MOSCOW -- Russia's top health official said Monday that drinking and driving don't mix – even when the drink in question is kefir, a fermented milk beverage containing less than one percent alcohol.

The comments by Gennady Onishchenko, Russia's chief sanitary inspector, sparked an outburst of criticism and ridicule on Twitter. Dozens of users circulated a picture of a glass of kefir with the caption, "Kefir? NO! I'm driving!"

Officials have scrambling to condemn drunk driving since an intoxicated driver in September killed seven people, including five orphans, after crashing into a bus stop in Moscow. Some lawmakers have proposed life sentences for drivers who cause death while under the influence. One has said drunk driving is a bigger threat than terrorism.

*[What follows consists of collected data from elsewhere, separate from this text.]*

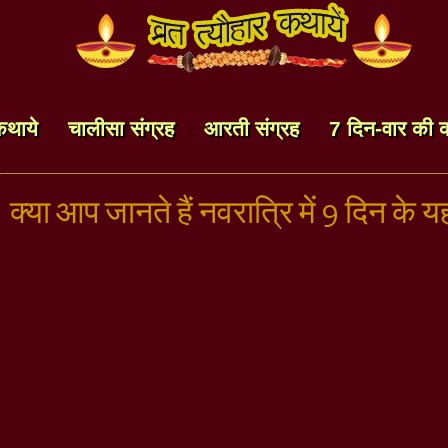
कथाये
चालीसा संग्रह
आरती संग्रह
7 दिन-वार की 
क्या आप जानते हैं नवरात्रि में 9 दिन के 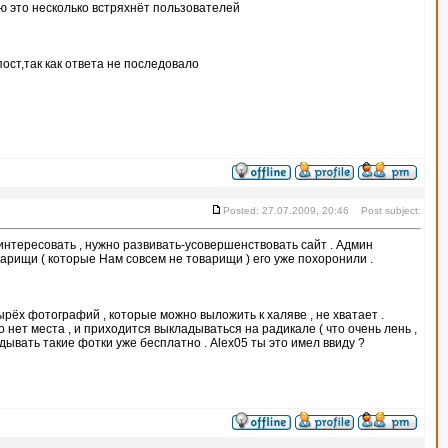
ю это несколько встряхнёт пользователей
ст,так как ответа не последовало
Posted: 27.07.2009, 20:46 Post subject:
аинтересовать , нужно развивать-усовершенствовать сайт . Админ
оварищи ( которые Нам совсем не товарищи ) его уже похоронили .
ырёх фотографий , которые можно выложить к халяве , не хватает .
 нет места , и приходится выкладываться на радикале ( что очень лень ,
дывать такие фотки уже бесплатно . Alex05 ты это имел ввиду ?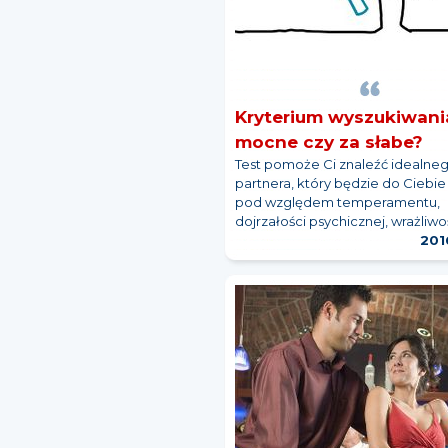
Kryterium wyszukiwania
mocne czy za słabe?
Test pomoże Ci znaleźć idealne
partnera, który będzie do Ciebi
pod względem temperamentu,
dojrzałości psychicznej, wrażliwo
201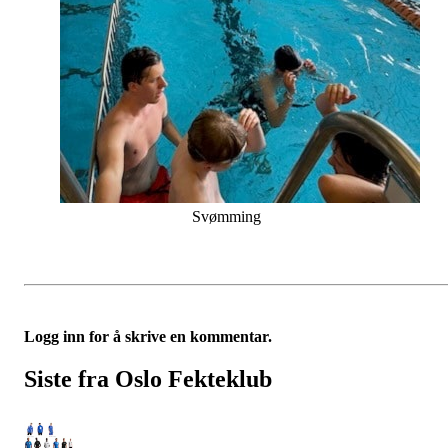
Svømming
Logg inn for å skrive en kommentar.
Siste fra Oslo Fekteklub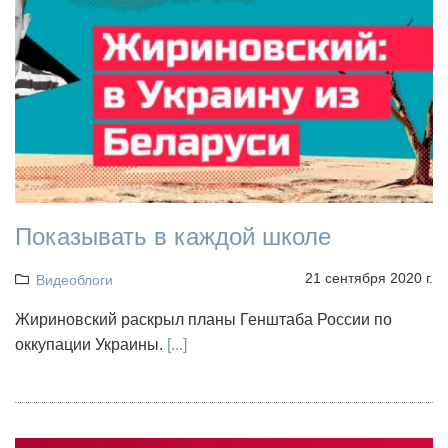
Показывать в каждой школе
21 сентября 2020 г.
Видеоблоги
Жириновский раскрыл планы Генштаба России по
оккупации Украины.
[...]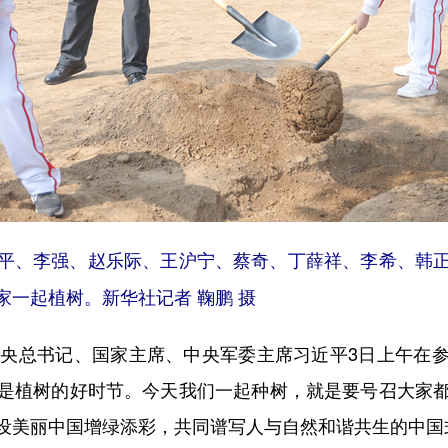
平、李强、赵乐际、王沪宁、蔡奇、丁薛祥、李希、韩正
一起植树。新华社记者 鞠鹏 摄
央总书记、国家主席、中央军委主席习近平3日上午在参
是植树的好时节。今天我们一起种树，就是要号召大家
设美丽中国增绿添彩，共同谱写人与自然和谐共生的中国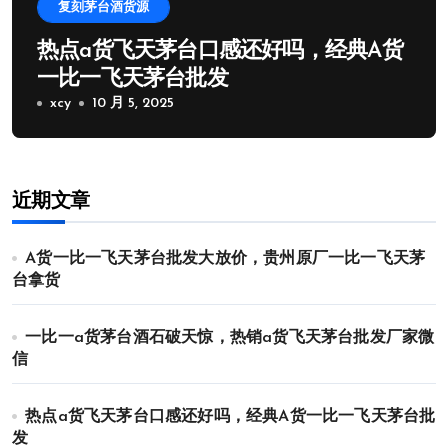
复刻茅台酒货源
热点a货飞天茅台口感还好吗，经典A货
一比一飞天茅台批发
xcy
10 月 5, 2025
近期文章
A货一比一飞天茅台批发大放价，贵州原厂一比一飞天茅
台拿货
一比一a货茅台酒石破天惊，热销a货飞天茅台批发厂家微
信
热点a货飞天茅台口感还好吗，经典A货一比一飞天茅台批
发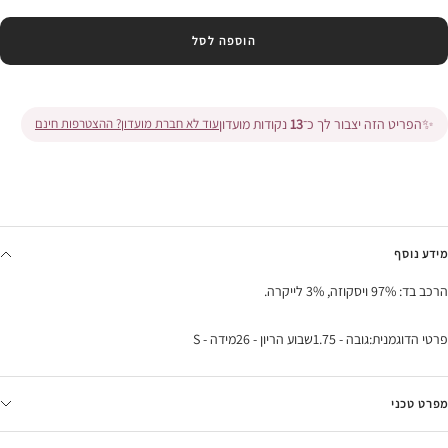
הוספה לסל
✨
הפריט הזה יצבור לך כ־
13
נקודות מועדון
עוד לא חברת מועדון? ההצטרפות חינם
מידע נוסף
הרכב בד: 97% ויסקוזה, 3% לייקרה.
פרטי הדוגמנית:גובה - 1.75שבוע הריון - 26מידה - S
מפרט טכני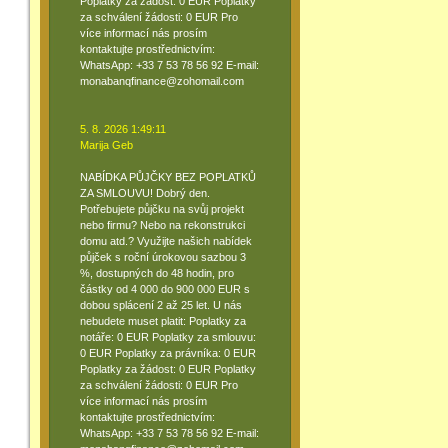
Poplatky za žádost: 0 EUR Poplatky
za schválení žádosti: 0 EUR Pro
více informací nás prosím
kontaktujte prostřednictvím:
WhatsApp: +33 7 53 78 56 92 E-mail:
monabanqfinance@zohomail.com
5. 8. 2026 1:49:11
Marija Geb
NABÍDKA PŮJČKY BEZ POPLATKŮ
ZA SMLOUVU! Dobrý den.
Potřebujete půjčku na svůj projekt
nebo firmu? Nebo na rekonstrukci
domu atd.? Využijte našich nabídek
půjček s roční úrokovou sazbou 3
%, dostupných do 48 hodin, pro
částky od 4 000 do 900 000 EUR s
dobou splácení 2 až 25 let. U nás
nebudete muset platit: Poplatky za
notáře: 0 EUR Poplatky za smlouvu:
0 EUR Poplatky za právníka: 0 EUR
Poplatky za žádost: 0 EUR Poplatky
za schválení žádosti: 0 EUR Pro
více informací nás prosím
kontaktujte prostřednictvím:
WhatsApp: +33 7 53 78 56 92 E-mail: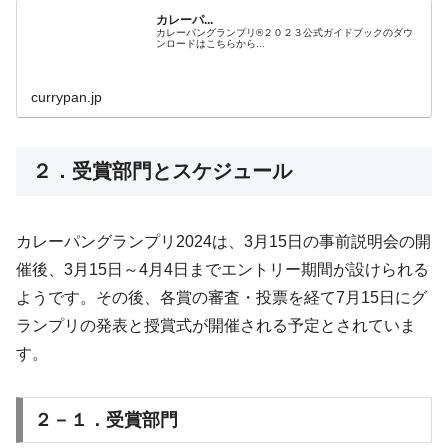
カレーパ...
カレーパングランプリ®️２０２３公式ガイドブックのダウ
ンロードはこちらから...
currypan.jp
２．受賞部門とスケジュール
カレーパングランプリ2024は、3月15日の事前説明会の開
催後、3月15日～4月4日までエントリー期間が設けられる
ようです。その後、各賞の審査・投票を経て7月15日にグ
ランプリの発表と授賞式が開催される予定とされていま
す。
２－１．受賞部門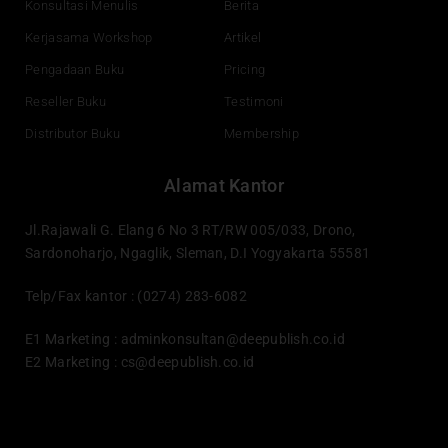
Konsultasi Menulis
Berita
Kerjasama Workshop
Artikel
Pengadaan Buku
Pricing
Reseller Buku
Testimoni
Distributor Buku
Membership
Alamat Kantor
Jl.Rajawali G. Elang 6 No 3 RT/RW 005/033, Drono,
Sardonoharjo, Ngaglik, Sleman, D.I Yogyakarta 55581
Telp/Fax kantor : (0274) 283-6082
E1 Marketing :
adminkonsultan@deepublish.co.id
E2 Marketing :
cs@deepublish.co.id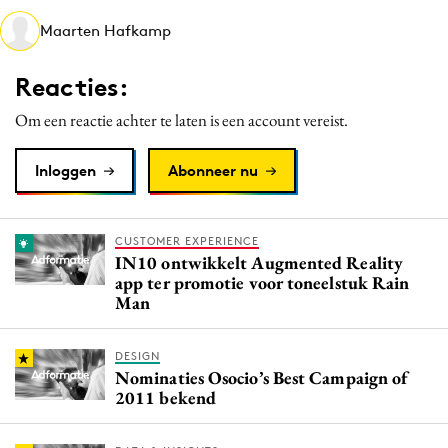
Media
Maarten Hafkamp
Merkstrategie
Reacties:
PR
Programmatic
Om een reactie achter te laten is een account vereist.
Purpose Marketing
Inloggen
Abonneer nu
Reputatie & crisis
CUSTOMER EXPERIENCE
IN10 ontwikkelt Augmented Reality
app ter promotie voor toneelstuk Rain
Man
DESIGN
Nominaties Osocio’s Best Campaign of
2011 bekend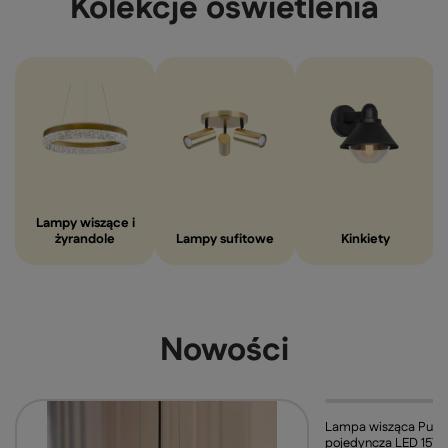
Kolekcje oświetlenia
Lampy wiszące i
żyrandole
Lampy sufitowe
Kinkiety
Nowości
Lampa wisząca Puras
pojedyncza LED 15W 3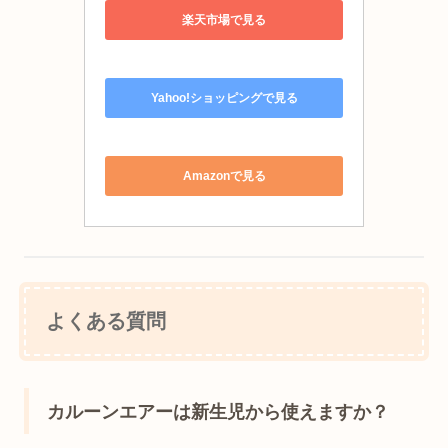
楽天市場で見る
Yahoo!ショッピングで見る
Amazonで見る
よくある質問
カルーンエアーは新生児から使えますか？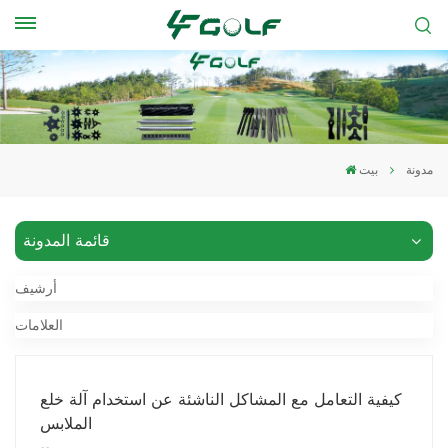
مدونة
بيت
قائمة المدونة
أرشيف
العلامات
كيفية التعامل مع المشاكل الناشئة عن استخدام آلة خلع
الملابس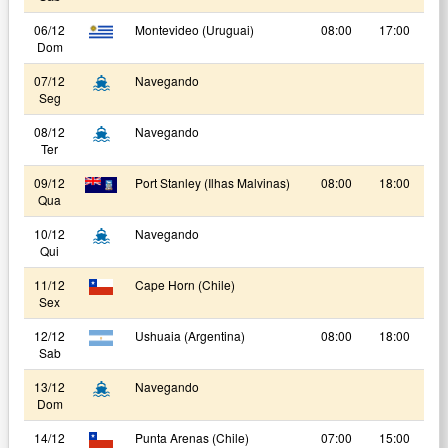
06/12
Montevideo (Uruguai)
08:00
17:00
Dom
07/12
Navegando
Seg
08/12
Navegando
Ter
09/12
Port Stanley (Ilhas Malvinas)
08:00
18:00
Qua
10/12
Navegando
Qui
11/12
Cape Horn (Chile)
Sex
12/12
Ushuaia (Argentina)
08:00
18:00
Sab
13/12
Navegando
Dom
14/12
Punta Arenas (Chile)
07:00
15:00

During a hearing of the Public Chamber, a governmental oversight body, on a proposal to raise the minimum blood-alcohol level for drivers, Onishchenko said kefir lovers "should decide – are you going to get behind the wheel, or drink kefir?"

"Here's a guy who loves kefir, poor baby, we've curbed his rights," Onishchenko went on. "But what about when he kills our children and our citizens?"

Getting drunk off kefir is practically impossible.

The comments mark an about-face for Onishchenko, previously a staunch supporter of kefir. During record heat waves in 2010, Onishchenko suggested that traffic policemen in southern Russia drink kefir to stay cool. Last year he suggested Russians choose the healthier option of kefir over sugar-filled, foreign-made soft drinks.

Russia's tolerated blood-alcohol level for drivers is zero, which means people who take certain medications or drink kefir can be found guilty of drunk driving. Critics allege that the law encourages police corruption, and have called for the level to be raised.

About 30,000 Russians die in road accidents each year – about the same as in the European Union, which has three times as many people and six times as many cars. Only 1,000 of those are caused by drunk driving, according to official statistics, but given lax police enforcement, the real total is widely believed to be much higher.

Onishchenko is regularly mocked for supposed health concerns that curiously coincide with political disputes. He has issued blanket bans on Georgian wine and mineral water and Ukrainian cheese amid Russian spats with those countries. As the Kremlin issued increasingly anti-American pronouncements this summer, Onishchenko implored Russians not to eat hamburgers, which he said were "not our food."

And as Moscow prepared for unprecedented protests against President Vladimir Putin in December, Onishchenko warned Russians away from taking to the streets for fear of catching cold.